I have absolutely no use for winter. As a season, it’s a complete waste. It’s always dark, everything is dead and bare, and it’s cold. Very cold. Unreasonably cold. On Friday, the greater New York area was treated to a high of 19 degrees. With the wind, it felt as if it were well below zero.
Why is this necessary? Nothing can thrive in such conditions. Sure, above the Arctic Circle you have fluffy seals and adorable polar bears; but the last time I checked, no such animal was working 9 to 5 in midtown Manhattan. I’m all for saving the environment and combating global warming, but if we could keep things above freezing, I’d be grateful.

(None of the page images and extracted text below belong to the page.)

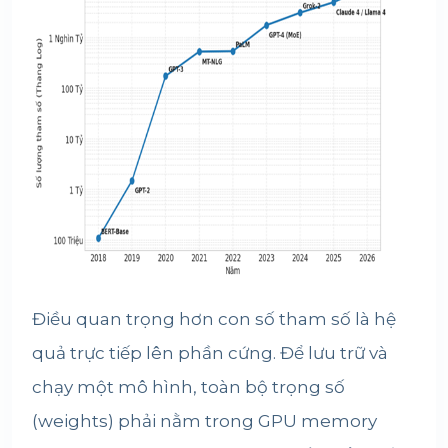
Điều quan trọng hơn con số tham số là hệ
quả trực tiếp lên phần cứng. Để lưu trữ và
chạy một mô hình, toàn bộ trọng số
(weights) phải nằm trong GPU memory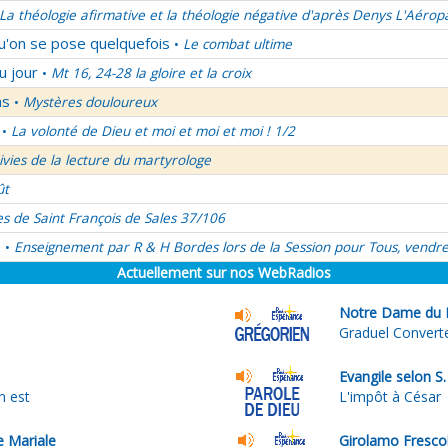
La théologie afirmative et la théologie négative d'après Denys L'Aérop
qu'on se pose quelquefois
Le combat ultime
•
u jour
Mt 16, 24-28 la gloire et la croix
•
ns
Mystères douloureux
•
La volonté de Dieu et moi et moi et moi ! 1/2
•
uivies de la lecture du martyrologe
ût
es de Saint François de Sales 37/106
é
Enseignement par R & H Bordes lors de la Session pour Tous, vendre
•
Actuellement sur nos WebRadios
Notre Dame du 
Graduel Convert
Evangile selon S
en est
L'impôt à César
e Mariale
Girolamo Frescob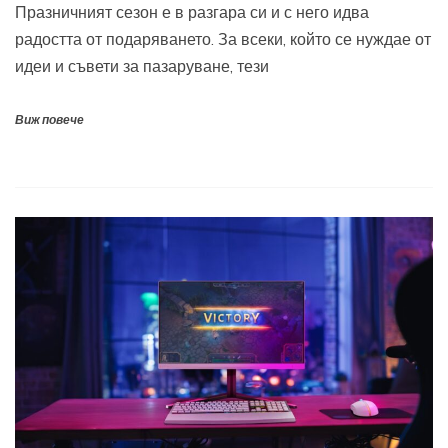
Празничният сезон е в разгара си и с него идва
радостта от подаряването. За всеки, който се нуждае от
идеи и съвети за пазаруване, тези
Виж повече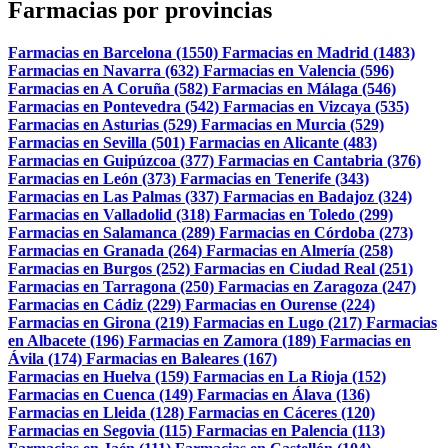
Farmacias por provincias
Farmacias en Barcelona (1550)
Farmacias en Madrid (1483)
Farmacias en Navarra (632)
Farmacias en Valencia (596)
Farmacias en A Coruña (582)
Farmacias en Málaga (546)
Farmacias en Pontevedra (542)
Farmacias en Vizcaya (535)
Farmacias en Asturias (529)
Farmacias en Murcia (529)
Farmacias en Sevilla (501)
Farmacias en Alicante (483)
Farmacias en Guipúzcoa (377)
Farmacias en Cantabria (376)
Farmacias en León (373)
Farmacias en Tenerife (343)
Farmacias en Las Palmas (337)
Farmacias en Badajoz (324)
Farmacias en Valladolid (318)
Farmacias en Toledo (299)
Farmacias en Salamanca (289)
Farmacias en Córdoba (273)
Farmacias en Granada (264)
Farmacias en Almería (258)
Farmacias en Burgos (252)
Farmacias en Ciudad Real (251)
Farmacias en Tarragona (250)
Farmacias en Zaragoza (247)
Farmacias en Cádiz (229)
Farmacias en Ourense (224)
Farmacias en Girona (219)
Farmacias en Lugo (217)
Farmacias
en Albacete (196)
Farmacias en Zamora (189)
Farmacias en
Ávila (174)
Farmacias en Baleares (167)
Farmacias en Huelva (159)
Farmacias en La Rioja (152)
Farmacias en Cuenca (149)
Farmacias en Álava (136)
Farmacias en Lleida (128)
Farmacias en Cáceres (120)
Farmacias en Segovia (115)
Farmacias en Palencia (113)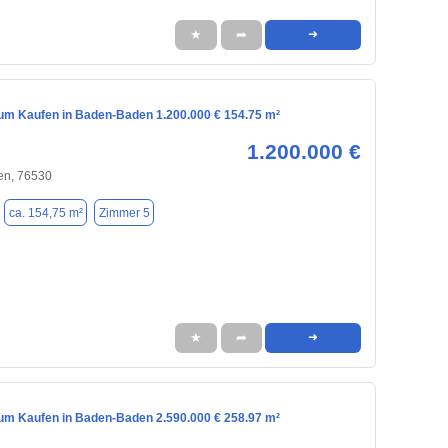
★
➦
➜
m Kaufen in Baden-Baden 1.200.000 € 154.75 m²
1.200.000 €
n, 76530
ca. 154,75 m²
Zimmer 5
★
➦
➜
m Kaufen in Baden-Baden 2.590.000 € 258.97 m²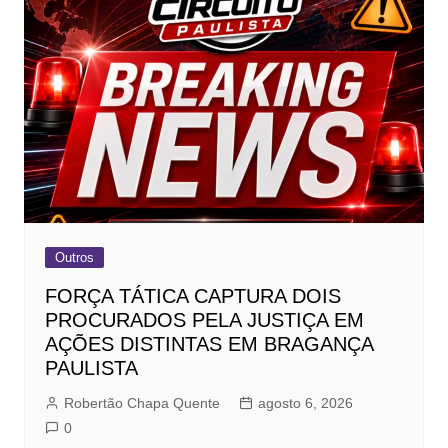
Outros
FORÇA TÁTICA CAPTURA DOIS
PROCURADOS PELA JUSTIÇA EM
AÇÕES DISTINTAS EM BRAGANÇA
PAULISTA
Robertão Chapa Quente
agosto 6, 2026
0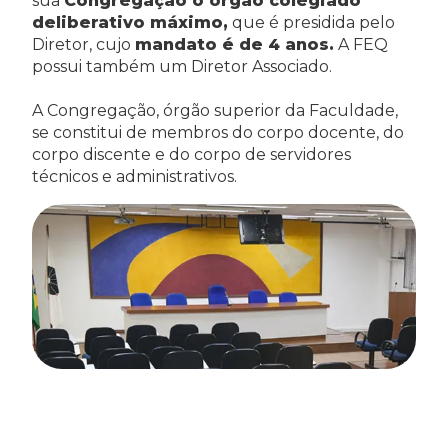
sua
Congregação o órgão colegiado
deliberativo máximo,
que é presidida pelo
Diretor, cujo
mandato é de 4 anos.
A FEQ
possui também um Diretor Associado.
A Congregação, órgão superior da Faculdade,
se constitui de membros do corpo docente, do
corpo discente e do corpo de servidores
técnicos e administrativos.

What made Friday so awful was that, aside from a few noncommittal flurries, there was no inclement weather to accompany this unbearable cold. Look, if Mother Nature is going to dial it down to the single digits, then I say, “Mama, go crazy! Bring it on!” Give me feet of snow, layers of ice, skin-slicing sleet, and hail stones the size of tangerines. If it’s worth doing, it’s worth overdoing; that’s what I always say. I’d rather you just cripple the entire metropolitan area and leave me holed up in my apartment Anne Frank-style than have to dress for the Iditarod just to get to the gym. Go big or go home, you bitch.